7『お釈迦様のお見舞い 気づきと正知による覚りへの道』JTBA。初出は2008年刊の協会施本。パーリ相応部六処篇『疾病経』(一)に基づいて、ブッダが病気の弟子たちを見舞った際に指導した自己観察を学びます。瞑想初心者から最終的な覚りの段階までの実践プロセスがコンパクトにまとめられており、「気づき(sati)」の大切さがよく理解できる本です。 

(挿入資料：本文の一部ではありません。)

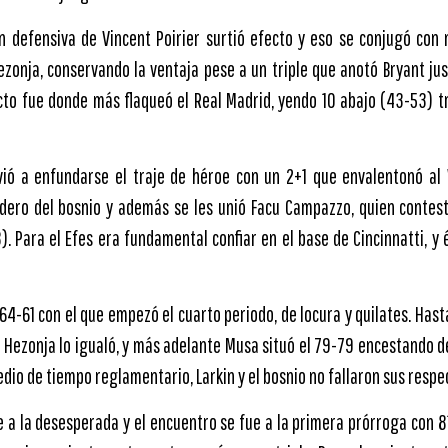
ón defensiva de Vincent Poirier surtió efecto y eso se conjugó con
zonja, conservando la ventaja pese a un triple que anotó Bryant ju
acto fue donde más flaqueó el Real Madrid, yendo 10 abajo (43-53) t
vió a enfundarse el traje de héroe con un 2+1 que envalentonó al 
dero del bosnio y además se les unió Facu Campazzo, quien contest
). Para el Efes era fundamental confiar en el base de Cincinnatti, y 
 64-61 con el que empezó el cuarto periodo, de locura y quilates. Hast
 Hezonja lo igualó, y más adelante Musa situó el 79-79 encestando de
dio de tiempo reglamentario, Larkin y el bosnio no fallaron sus respect
 a la desesperada y el encuentro se fue a la primera prórroga con 81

8『自殺と「いじめ」の仏教カウンセリング』JTBA。2007年に宝島新書で刊行した同タイトルをもとに電書化しました。人間が自殺願望を持つのは当たりまえ、という仏教の考えかたをもとに、「死にたくなる」気持ちを乗り越え、熾烈な「いじめ」と向き合い、人生を巧みにサバイバルする道を探ります。読み応えという意味では、スマナサーラ長老のたくさんの著作のなかでも、随一だと思います。

 

紙媒体と同時進行のものを除いた、協会プロデュースによる電子書籍化タイトルは以上8点ですが、他に佼成出版社の既刊3タイトルも今年2月に一挙電子書籍化されました。

原訳「法句経(ダンマパダ)」一日一話

原訳「法句経(ダンマパダ)」一日一話

 
原訳「法句経(ダンマパダ)」一日一悟

原訳「法句経(ダンマパダ)」一日一悟

 
原訳「スッタ・ニパータ」蛇の章

原訳「スッタ・ニパータ」蛇の章

 

ダンマパダから精選した偈の翻訳と解説で構成された『原訳「法句経(ダンマパダ)」一日一話』(2003年)、その続編にあたる『原訳「法句経(ダンマパダ)」一日一悟』(2005年)、スッタニパータの巻頭を飾る「蛇経」全訳と解説『原訳「スッタ・ニパータ」蛇の章』(2009年)、いずれもスマナサーラ長老の代表作です。なお、『原訳「法句経(ダンマパダ)」一日一話』は、角川文庫版『心に怒りの火をつけない ブッダの言葉〈法句経〉で知る慈悲の教え』の電子書籍と同じ内容です。

 

Amazon.co.jpKindleカテゴリーで検索すると、2016年12月29日現在、スマナサーラ長老の書籍が99点並んでいますKindleの「仏教」カテゴリーは996点ですから、ほぼ1割がスマナサーラ長老の本ということにもなります)。そのうちKindle Unlimited 読み放題対象になっているのは64点です。5巻まで電書化されている『ブッダの実践心理学』シリーズも含まれるので、初期仏教好きの読者にとっては、かなりお得感のあるサービスになっているのではないでしょうか?

 

というわけで、ひととおり今年の仕事を振り返ったので年内の「ひじる日々」更新はこれにて終了としたいと思います。2015年に比べると記事数が激減してしまいましたが、Twitter(@naagita)や新しく開設したnoteページ(商業誌等に寄稿したテキストのアーカイブが基本)とうまく使い分けながら、来年もものずきな仏教系ブログとして歩みを続けていきたいと思います。

 

「ひじる日々」読者の皆様がいつでも幸福安穏でありますように。